Catch up on the latest AI articles

ByteTrack+ Appearance Features Are The Strongest: SMILETrack

ByteTrack+ Appearance Features Are The Strongest: SMILETrack

Object Tracking

3 main points
✔️ Tracking based on ByteTrack considering appearance features
✔️ Proposed a mechanism to identify individuals of the same class based on Attention robustly
✔️ Proposed a gate function robust to occlusion and motion blur

SMILEtrack: SiMIlarity LEarning for Multiple Object Tracking
written by Yu-Hsiang WangJun-Wei HsiehPing-Yang ChenMing-Ching Chang
(Submitted on 16 Nov 2022 (v1), last revised 17 Nov 2022 (this version, v2))
Comments: Published on arxiv.

Subjects:  Computer Vision and Pattern Recognition (cs.CV)


The images used in this article are from the paper, the introductory slides, or were created based on them.

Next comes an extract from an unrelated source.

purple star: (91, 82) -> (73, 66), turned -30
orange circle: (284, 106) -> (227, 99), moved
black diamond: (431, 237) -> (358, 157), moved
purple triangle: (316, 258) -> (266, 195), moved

After all, ByteTrack also needed to have exterior features! I would like to introduce SMILETrack, a SoTA model for object tracking. I was skeptical about ByteTrack, which relies only on motion information (IoU) for associations, but a new method was proposed that suggests using appearance features as well.

Object tracking can be divided into the Separate Detection and Embedding model (SDE), which relates detection results between frames based on a detector, and the Joint Detection and Embedding model (JDE), which uses a single model for everything from detection to tracking. SDE tends to be more accurate because it allows separate optimization of detection and tracking models. On the other hand, SDE tends to be more accurate because it uses two separate models for detection and tracking, which makes real-time estimation problematic.

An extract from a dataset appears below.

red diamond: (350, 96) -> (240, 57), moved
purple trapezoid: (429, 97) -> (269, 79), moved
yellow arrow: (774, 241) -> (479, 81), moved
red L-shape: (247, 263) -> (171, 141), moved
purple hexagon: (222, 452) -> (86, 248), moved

JDE can output detection and tracking at the same time in a single estimation, so real-time estimation is expected, but it leads to a decrease in accuracy due to competing training. The proposed method SMILETrack is an SDE approach. Taking over the approach of ByteTrack, which achieved SoTA using only motion information, we proposed an Attention-based appearance feature extractor and achieved SoTA in MOT17 and MOT20.

SMILETtack's main contributions include

  • We proposed an appearance feature extractor, Similarity Learning Module (SLM), which clearly distinguishes between individuals detected using Attention.
  • We pointed out the low robustness of ByteTrack and proposed Similarity Matching Cascade (SMC), which achieves association with robust appearance information.
  • Robust association to occlusion and motion blur through gate functions that control appearance and motion information

Now let's look at SMILETrack.


Tracking is the association between tracking up to the previous frame and the object detected in the current frame. Usually, the association is made using two pieces of information: position information based on motion prediction and object appearance information. ByteTrack, on the other hand, achieved SoTA using only motion information. It uses only motion information because appearance features may worsen accuracy if they are not useful, and achieved SoTA for MOT17 and MOT20 with a simple two-step association process: association only with objects with high detection confidence, followed by association of objects with low confidence.

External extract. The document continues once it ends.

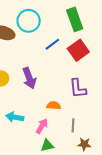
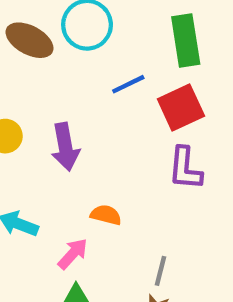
purple L-shape: (78, 89) -> (185, 168), moved
gray line: (73, 125) -> (160, 271), moved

However, this paper points out the vulnerability of ByteTrack without appearance information. The paper points out that the high accuracy achieved with only motion information is due to the simplicity of the MOTChallenge movements, that the accuracy drops for complex movements, and that the lack of appearance information makes it impossible to support ID switches.


For the above reasons, SMILETrack combines the advantages of both ByteTrack and appearance feature extraction. By combining two levels of association using detection confidence with robust appearance information using Attention, SMILETrack achieves highly accurate tracking. The overall picture is shown in the figure below.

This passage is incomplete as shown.